Marina Keegan Dead: Yale Student, 22, Dies In Car Crash Days After Graduation

Yale Student Killed In Crash Days After Graduating

A car crash in Cape Cod this holiday weekend claimed the life of Marina Keegan, a 22-year-old woman from Wayland, Mass. who graduated from Yale University last week, with plans to pursue a writing career, the New York Daily News reports.

Keegan was killed around 2 p.m. Saturday afternoon in a single-vehicle rollover that occurred when her boyfriend Michael Gocksch, also 22, lost control of his Lexus and hit the right-side guarding rail, according to a press release from police in Dennis, Mass.

Keegan was pronounced dead at the scene while Gocksch, a fellow Yale alum who graduated with Keegan last Monday, was transported to Cape Cod Hospital in stable condition. Police said both passengers were wearing seatbelts and speed did not appear to be a factor in the crash.

According to Yale Daily News, Keegan was "a prolific writer, actress and activist" who graduated magna cum laude from the university with a concentration in writing. She had just landed a job at The New Yorker as an editorial assistant and was scheduled to move to Brooklyn with friends in June.

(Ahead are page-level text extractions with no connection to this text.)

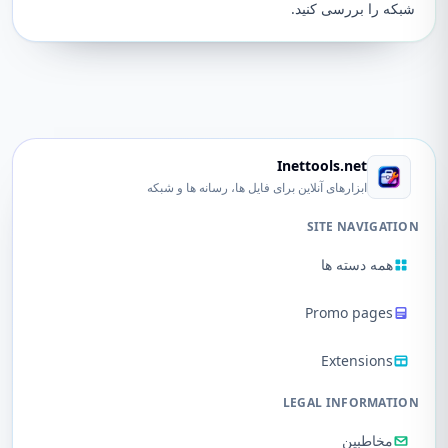
شبکه را بررسی کنید.
Inettools.net
ابزارهای آنلاین برای فایل ها، رسانه ها و شبکه
SITE NAVIGATION
همه دسته ها
Promo pages
Extensions
LEGAL INFORMATION
مخاطبین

In addition to acting, writing plays and serving as President of the Yale College Democrats, Keegan was a member of OccupyYale who sparked debate on campus with a feature story in Yale's WEEKEND Magazine called "Even artichokes have doubts," which discussed the high percentage of Yale graduates who enter the consulting and finance industry. National Public Radio highlighted the story in a February episode of the program "All Things Considered."

During Memorial Day weekend, Keegan had planned to workshop her folk musical "Independents," which was slated to appear in the New York International Fringe Festival in August.

"[Marina] was just one of those amazing, wise souls that was given to us as a gift. She had an unbelievable, beyond-her-years way of looking at the world, and her passion was to try and use her words to explore the human condition," Keegan's mother told the New York Daily News. "[The musical] is one of her legacies that she will leave behind."

In her last piece as a staff writer for the Yale Daily News, an editorial called "The Opposite of Loneliness" published Sunday following her death, Keegan wrote about her hopes and anxieties as she looked toward the future.

"What we have to remember is that we can still do anything. We can change our minds. We can start over. Get a post-bac or try writing for the first time," Keegan wrote. "The notion that it’s too late to do anything is comical. It’s hilarious. We’re graduating college. We’re so young. We can’t, we MUST not lose this sense of possibility because in the end, it’s all we have."